The Government has acknowledged this Wednesday that it does not currently have the parliamentary support necessary to approve the General State Budgets (PGE), but maintains its intention to present the project in Congress before the end of the first quarter of the year. The refusal of Junts and Esquerra Republicana to support the public accounts leaves the Executive without a sufficient majority in a legislature marked by arithmetic fragility.
The first vice president and Minister of Finance, María Jesús Montero, committed to registering the 2026 Budgets before March, in compliance with the promise of the President of the Government, Pedro Sánchez, despite the fact that the accounts approved three years ago are still in force. The difficulty in articulating a stable majority has so far prevented the approval of new budgets, a situation that has tense the political and legal debate around the constitutional obligation of the Executive.
Parliamentary arithmetic complicates approval
Government sources acknowledge that, despite open contacts with Junts, “right now the conditions are not met” to approve the project, since the support of Esquerra Republicana, a regular partner in key votes during the legislature, is not guaranteed either. These same sources suggest that the relationship with Junts could be stabilized with the eventual return to Spain of the former Catalan president Carles Puigdemont, although today relations with the group are broken.
In any case, the Executive rules out giving up the presentation of the project.
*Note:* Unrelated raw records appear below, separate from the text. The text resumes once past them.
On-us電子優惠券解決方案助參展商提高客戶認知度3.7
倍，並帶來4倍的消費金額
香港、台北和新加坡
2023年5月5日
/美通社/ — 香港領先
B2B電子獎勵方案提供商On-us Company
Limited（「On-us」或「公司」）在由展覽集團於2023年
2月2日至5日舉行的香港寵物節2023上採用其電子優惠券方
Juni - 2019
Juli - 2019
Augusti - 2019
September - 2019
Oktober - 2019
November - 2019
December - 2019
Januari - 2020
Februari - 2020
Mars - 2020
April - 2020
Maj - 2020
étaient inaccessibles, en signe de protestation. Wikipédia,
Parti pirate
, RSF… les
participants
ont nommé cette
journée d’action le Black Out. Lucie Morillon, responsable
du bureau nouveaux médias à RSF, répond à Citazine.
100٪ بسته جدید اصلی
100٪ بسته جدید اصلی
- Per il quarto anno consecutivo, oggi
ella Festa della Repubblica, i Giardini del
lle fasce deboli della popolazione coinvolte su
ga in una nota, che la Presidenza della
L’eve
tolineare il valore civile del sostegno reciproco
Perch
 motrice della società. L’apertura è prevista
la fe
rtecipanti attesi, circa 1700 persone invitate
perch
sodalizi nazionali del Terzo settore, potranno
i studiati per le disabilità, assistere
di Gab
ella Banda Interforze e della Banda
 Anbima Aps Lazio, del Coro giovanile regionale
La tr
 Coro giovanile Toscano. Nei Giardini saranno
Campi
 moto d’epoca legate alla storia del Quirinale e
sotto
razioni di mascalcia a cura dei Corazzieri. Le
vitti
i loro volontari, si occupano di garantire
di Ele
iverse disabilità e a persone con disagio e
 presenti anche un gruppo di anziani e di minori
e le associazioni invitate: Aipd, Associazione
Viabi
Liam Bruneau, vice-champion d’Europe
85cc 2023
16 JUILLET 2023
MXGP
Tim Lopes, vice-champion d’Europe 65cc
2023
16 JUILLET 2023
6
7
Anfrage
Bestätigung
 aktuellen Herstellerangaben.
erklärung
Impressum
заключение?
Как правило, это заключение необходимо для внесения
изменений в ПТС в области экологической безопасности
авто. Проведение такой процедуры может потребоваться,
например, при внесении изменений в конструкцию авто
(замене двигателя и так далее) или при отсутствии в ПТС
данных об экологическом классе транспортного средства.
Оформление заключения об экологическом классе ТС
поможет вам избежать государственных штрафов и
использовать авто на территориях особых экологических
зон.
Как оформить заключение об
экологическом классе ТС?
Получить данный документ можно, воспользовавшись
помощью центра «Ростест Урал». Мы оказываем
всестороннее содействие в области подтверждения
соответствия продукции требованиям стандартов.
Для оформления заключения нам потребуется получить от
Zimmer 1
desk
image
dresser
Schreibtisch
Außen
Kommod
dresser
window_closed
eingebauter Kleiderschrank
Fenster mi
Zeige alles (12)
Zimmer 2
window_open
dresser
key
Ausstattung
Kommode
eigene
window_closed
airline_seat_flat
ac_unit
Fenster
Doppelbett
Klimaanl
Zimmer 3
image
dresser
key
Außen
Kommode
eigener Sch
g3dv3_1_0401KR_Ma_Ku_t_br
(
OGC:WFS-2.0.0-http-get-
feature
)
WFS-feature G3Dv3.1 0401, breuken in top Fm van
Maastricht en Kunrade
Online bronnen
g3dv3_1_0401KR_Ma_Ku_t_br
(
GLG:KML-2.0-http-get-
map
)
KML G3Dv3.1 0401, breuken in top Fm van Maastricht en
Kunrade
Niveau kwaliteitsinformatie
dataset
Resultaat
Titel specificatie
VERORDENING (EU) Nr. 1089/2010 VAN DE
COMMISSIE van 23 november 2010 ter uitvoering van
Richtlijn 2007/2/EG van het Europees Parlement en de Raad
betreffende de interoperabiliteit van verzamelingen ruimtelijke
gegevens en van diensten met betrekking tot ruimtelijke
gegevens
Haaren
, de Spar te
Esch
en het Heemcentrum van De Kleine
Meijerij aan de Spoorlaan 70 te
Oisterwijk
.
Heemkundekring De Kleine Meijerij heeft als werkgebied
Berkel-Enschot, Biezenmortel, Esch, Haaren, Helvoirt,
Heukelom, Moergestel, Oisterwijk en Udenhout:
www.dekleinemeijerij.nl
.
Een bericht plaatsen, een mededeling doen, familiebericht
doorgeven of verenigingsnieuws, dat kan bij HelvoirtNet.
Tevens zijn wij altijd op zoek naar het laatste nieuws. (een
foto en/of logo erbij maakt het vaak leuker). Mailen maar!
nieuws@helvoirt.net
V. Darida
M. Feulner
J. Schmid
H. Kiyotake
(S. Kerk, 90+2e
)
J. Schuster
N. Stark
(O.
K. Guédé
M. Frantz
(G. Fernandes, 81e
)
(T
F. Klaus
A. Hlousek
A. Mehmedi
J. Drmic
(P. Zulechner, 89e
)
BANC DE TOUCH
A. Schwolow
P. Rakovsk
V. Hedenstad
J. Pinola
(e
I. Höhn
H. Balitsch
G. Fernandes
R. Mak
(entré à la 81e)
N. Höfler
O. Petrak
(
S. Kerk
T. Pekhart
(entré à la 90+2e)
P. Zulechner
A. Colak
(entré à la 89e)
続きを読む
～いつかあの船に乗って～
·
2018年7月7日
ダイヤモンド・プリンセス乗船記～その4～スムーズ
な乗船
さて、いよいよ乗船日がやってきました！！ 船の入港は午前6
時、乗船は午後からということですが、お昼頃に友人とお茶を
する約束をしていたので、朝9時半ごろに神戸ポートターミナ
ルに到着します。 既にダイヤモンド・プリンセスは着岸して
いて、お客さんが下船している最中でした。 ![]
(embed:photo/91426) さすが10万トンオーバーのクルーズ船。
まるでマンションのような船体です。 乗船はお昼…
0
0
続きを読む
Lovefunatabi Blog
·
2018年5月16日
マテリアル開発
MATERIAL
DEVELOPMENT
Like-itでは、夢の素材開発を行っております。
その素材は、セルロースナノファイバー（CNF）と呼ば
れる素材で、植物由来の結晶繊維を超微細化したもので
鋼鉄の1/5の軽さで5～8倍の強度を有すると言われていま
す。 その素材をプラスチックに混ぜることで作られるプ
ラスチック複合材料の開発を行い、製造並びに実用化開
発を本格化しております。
Montero has reiterated in the halls of Congress that the Government “has already said on many occasions” that it is going to present the accounts and has stressed that the determining factor is to check whether there is the capacity “to reach agreements so that the public accounts can see the light.” “That is what the Government is working on before its presentation and that is what we are working on,” added the minister, who promised to register them as “as soon as possible”, with March being the deadline.
The Constitutional Court has accepted the PP’s complaint in the Senate against the Government for not having presented the Budgets corresponding to 2024, 2025 and 2026. The decision of the high court adds institutional pressure to an Executive that defends that its will is to comply with the constitutional mandate, although parliamentary circumstances make it difficult.